To give a little structure to everything that follows, I’ll start by recalling a system for dividing Gide’s work into periods, which is presented in a book by a leading Gide scholar, Alain Goulet.

Adapted from Alain Goulet, Fiction et vie sociale dans l’œuvre d’André Gide (Paris: Association des amis d’André Gide, 1986), pp. 20–23.

As for any author, this sort of simplification should be taken with a pinch of salt, but can be useful. In the first period Gide was heavily under the influence of Symbolism, and attended the weekly meetings of Stéphane Mallarmé’s salon. Symbolism was largely hostile to the novel, and to any sort of realism in fiction, and so Gide’s traités (treatises) are a series of highly lyrical, artificial and allegorical short stories addressing some literary and ethical problem. Although the traités are not very widely read any more, they’re a very important part of his development as a writer, and also a rather unusual, idiosyncratic sort of fictional writing. This period roughly comes to an end with Gide’s parody of the Symbolist milieu in a short fictional work entitled Paludes.

The second period is dominated by the series of récits, fairly short fictional works in which some particular experience is taken to an extreme. This includes two of the prescribed texts, L’Immoraliste and La Porte étroite, and also La Symphonie pastorale, which is one of Gide’s most widely read works. All the récits are made up of first-person narratives, and a lot of the interest in the récits is, not in the story itself, but in the way it’s told, or the way in which the act of telling the story affects the narrator.

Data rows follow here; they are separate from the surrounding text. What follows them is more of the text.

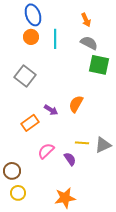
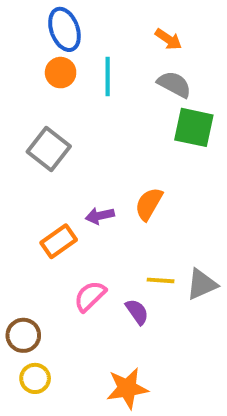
orange arrow: (86, 20) -> (168, 39), turned -32
purple arrow: (51, 110) -> (100, 216), turned 136

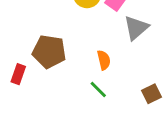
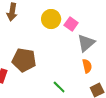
orange semicircle: (104, 60) -> (87, 66), moved

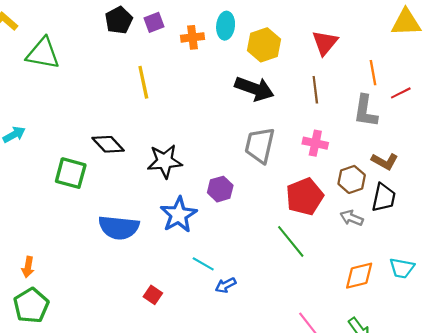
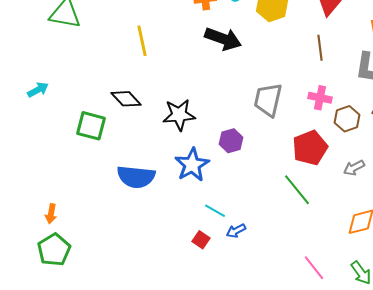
yellow line: (143, 82) -> (142, 41), moved
black arrow: (254, 89) -> (223, 39), moved
brown hexagon: (352, 179) -> (347, 119), moved
gray arrow: (352, 218) -> (354, 168), turned -50
red square: (153, 295) -> (201, 240), moved

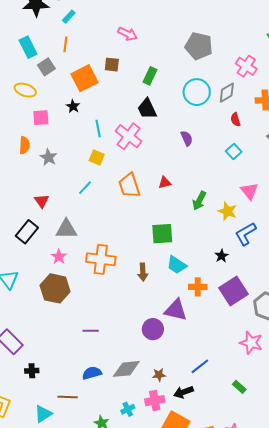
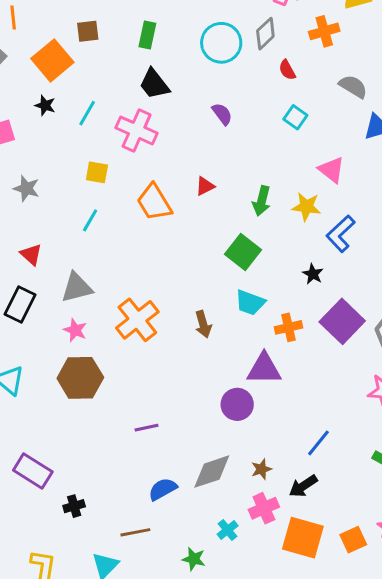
cyan line: (98, 129) -> (87, 113), moved, turned 54
green square: (162, 234) -> (243, 252), moved, turned -35
orange cross: (101, 259) -> (137, 320), turned -32

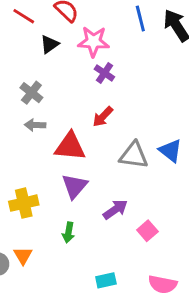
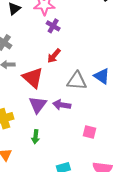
red triangle: (70, 146) -> (33, 78), turned 40
purple arrow: (115, 209) -> (62, 105), moved, turned -132
pink square: (147, 231) -> (90, 132), turned -32

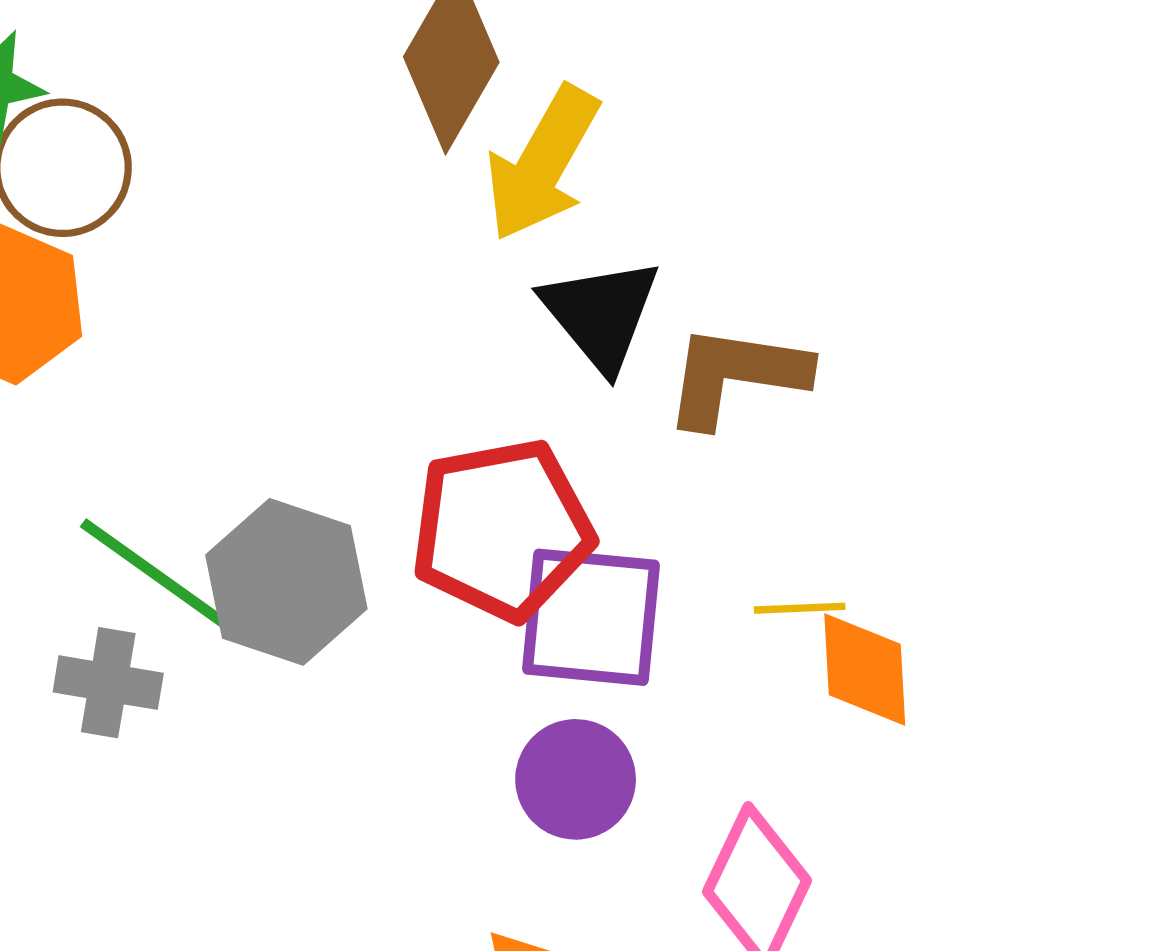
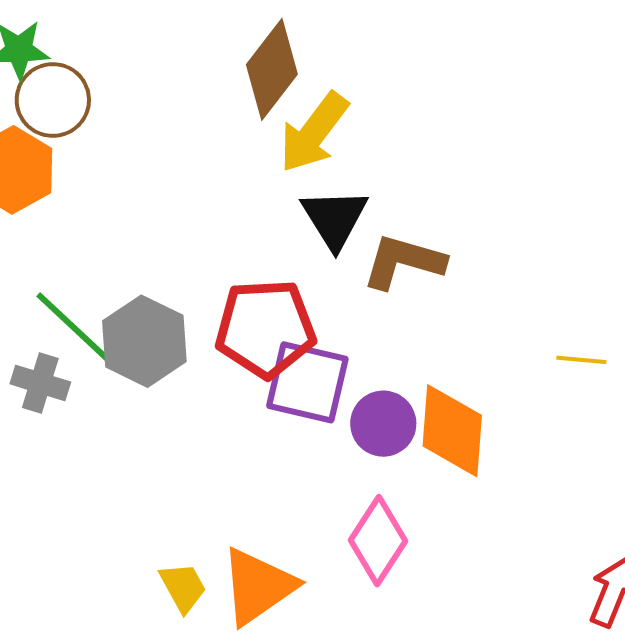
yellow line: (800, 608) -> (581, 360), moved
orange diamond: (865, 670) -> (452, 431), size x1.4
purple circle: (576, 779) -> (383, 424), moved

In the third period Gide began experimenting with fictional works with more characters, a more complex social world, and multiple points of view. This involves a critical reflection on the heritage of the novel from the nineteenth century. This period culminates in the publication of Les Faux-monnayeurs in 1925. It’s also the period in which Gide published his autobiography Si le grain ne meurt, and this autobiographical writing is inseparable from his public declaration of his homosexuality. Homosexuality had been present in his earlier writing in more or less subtle ways, but it becomes a much more important theme at this time, including in Les Faux-monnayeurs.

From this point on, Gide produced much less in the way of fictional works. This was a period of social engagement on several fronts, first in challenging the injustices of French and Belgian colonialism in Africa, and later becoming a convinced Communist. Gide’s Communist phase came to an end when he made a very high profile visit to the Soviet Union in 1936, saw that it didn’t live up to his ideals, and wrote a highly critical work about it, Retour de l’URSS. This was also the period when Gide published a large part of his diaries, which are considered to be a significant part of his life’s work.

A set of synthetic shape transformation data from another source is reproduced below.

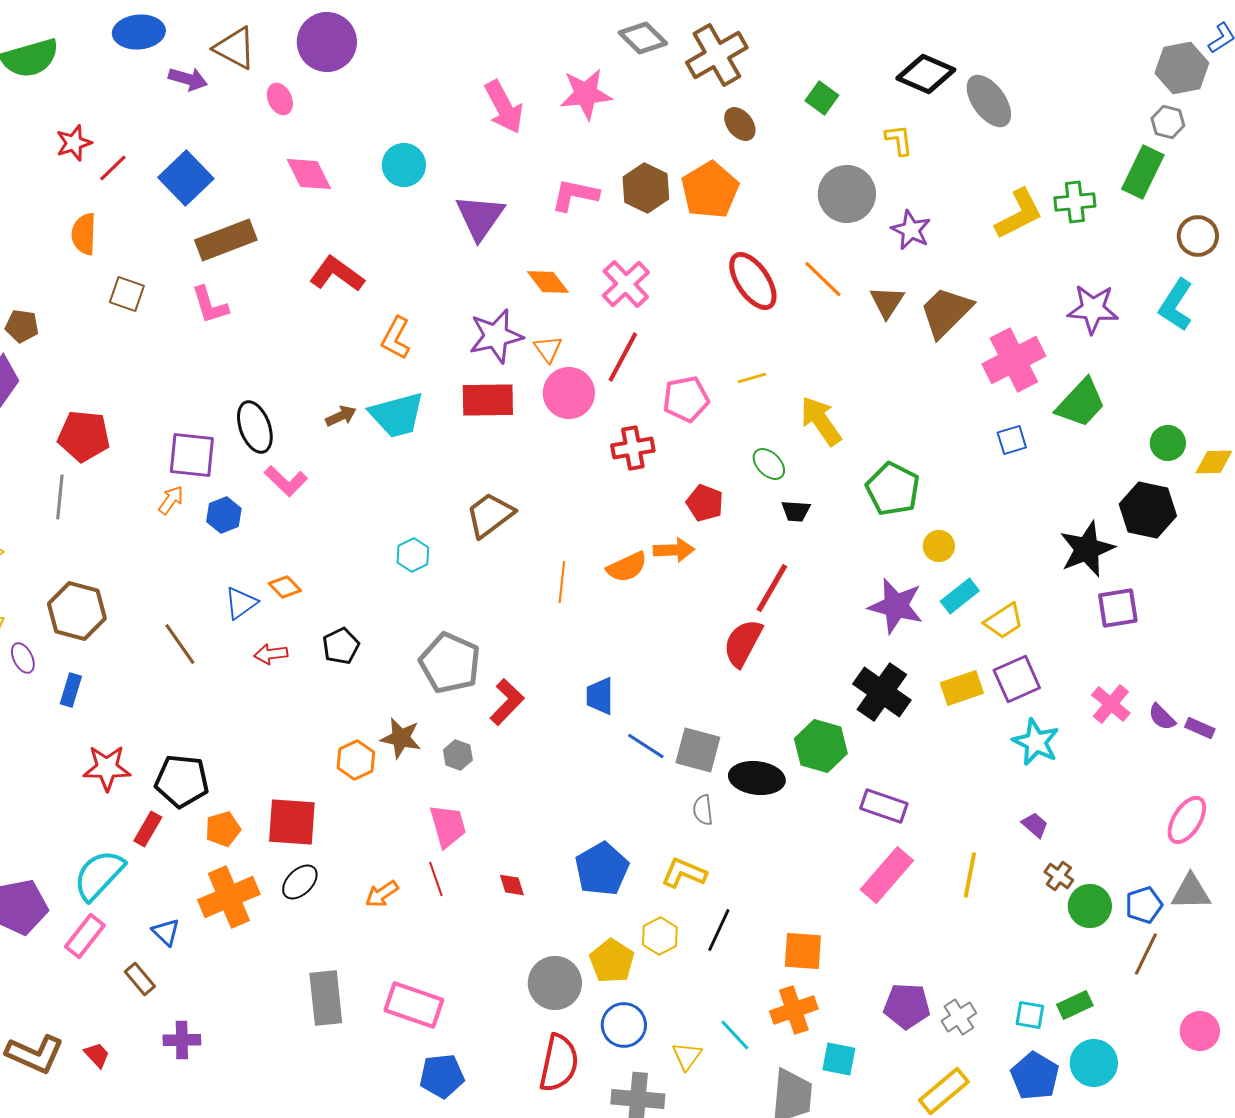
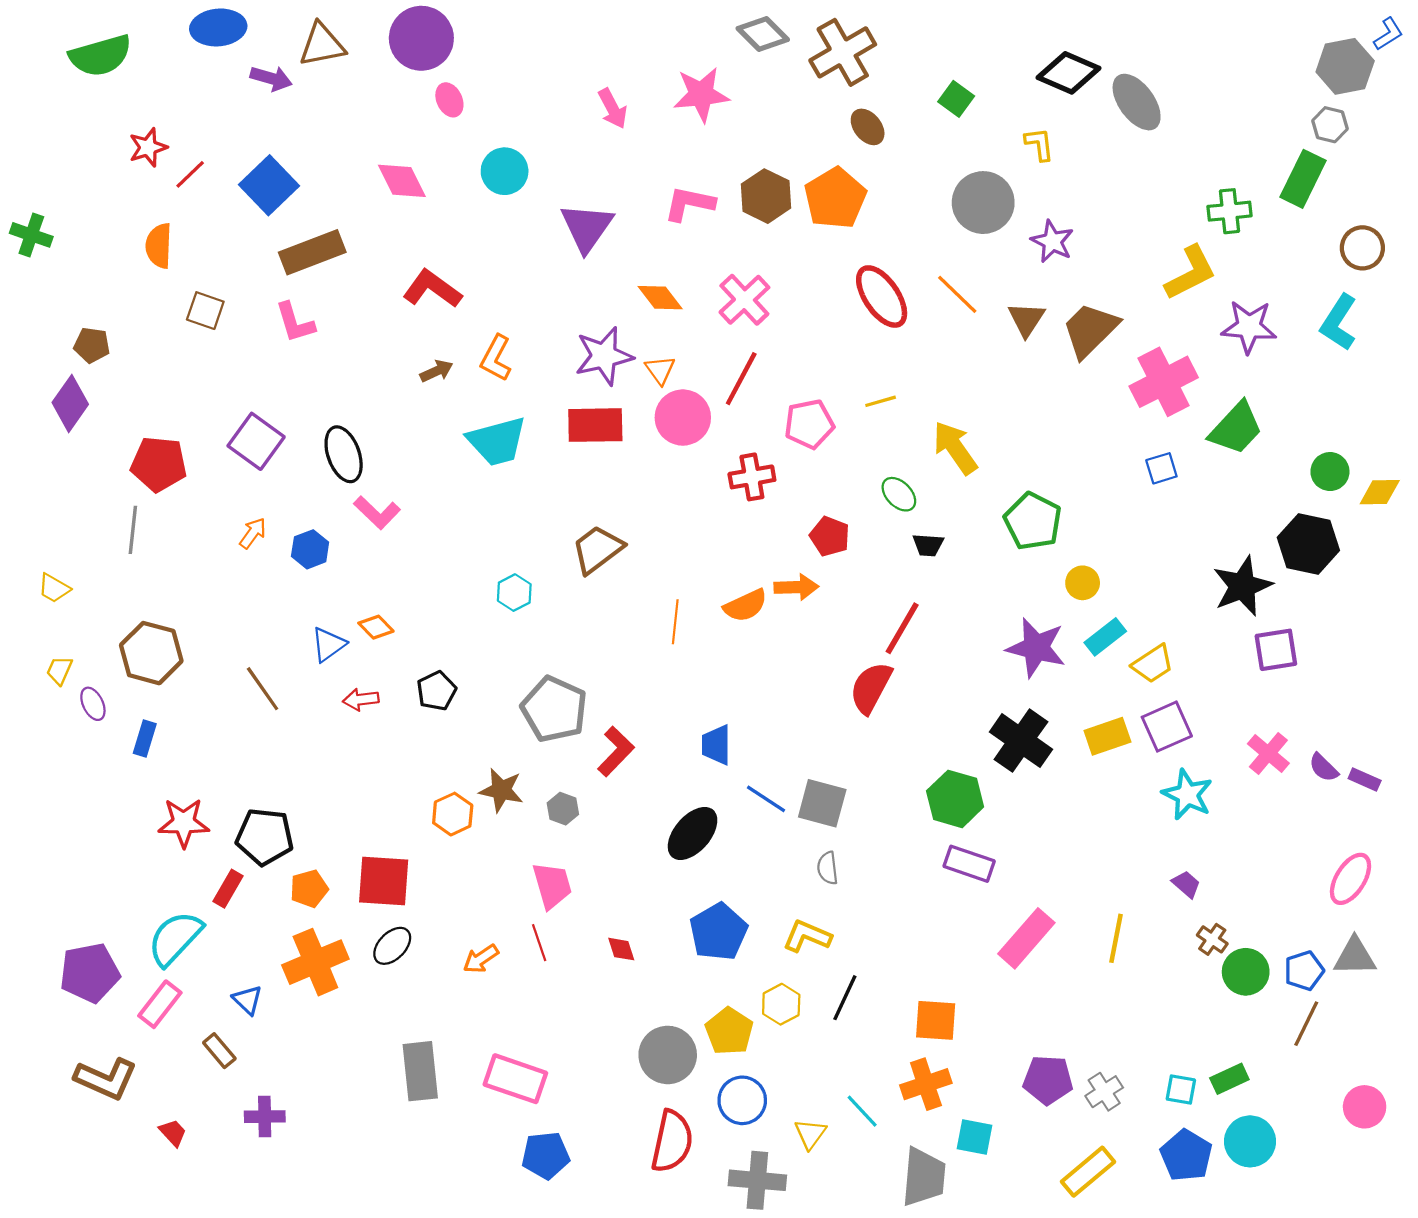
brown triangle: (235, 48) -> (322, 45), turned -39
pink ellipse: (280, 99) -> (449, 100), moved
pink arrow: (504, 107) -> (613, 109), size x0.7
yellow L-shape: (1019, 214) -> (1191, 273), moved
brown arrow: (341, 416) -> (436, 371), moved
purple square: (192, 455) -> (256, 441), moved, turned 30
black ellipse: (757, 778) -> (693, 833), moved, turned -56
purple rectangle: (884, 806) -> (969, 864), moved
brown L-shape: (35, 1054) -> (106, 1079), moved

Incidentally, the diary is an important form for Gide. It’s often used in his fictional works (such as the diaries of Alissa in La Porte étroite and Édouard in Les Faux-monnayeurs), and Gide was largely responsible for making the diary into a more prestigious literary genre in the twentieth century. This happens to be an issue that I’ve devoted a lot of my own research to, which is mostly gathered in my book Diaries Real and Fictional in Twentieth-Century French Writing.

The final period, when Gide was in his 70s, does not contain any major works, but one major accolade: in 1947 he won the Nobel Prize for literature, which had undoubtedly been delayed for many years because of his notoriety (and when people speak of his notoriety, this is often a euphemism for his homosexuality). He died in 1951 and one more major event followed this, arguably another accolade: in 1952 he was added to the ‘index librorum prohibitorum’ the Catholic Church’s list of banned books and authors.

In these lectures I’ll mainly be discussing the first three periods, which contain the greatest part of his experimentation with fictional writing. But it’s important to note that the four prescribed texts for Paper XI, published between 1902 and 1926 come from a relatively short period of Gide’s long career, and you’ll need some awareness of what came before and what followed after them.

Early life

Gide was born in 1869 to an affluent land-owning family. Throughout his life he never needed to depend on his writing for income, and in fact the first one of his books to make a profit was La Porte étroite in 1909. As for other writers and artists, it’s important to keep this material context in mind. Like his contemporary, Marcel Proust, Gide didn’t need to follow literary fashions in order to make a living, he didn’t need to chase best-seller lists, please a patron, or write to commission. His writing was directed by personal and intellectual conviction. He also imagined his work being destined for a small group of, high-quality readers, who might only recognise his work sometime in the future. His work places certain demands on the reader, but it isn’t deliberately esoteric.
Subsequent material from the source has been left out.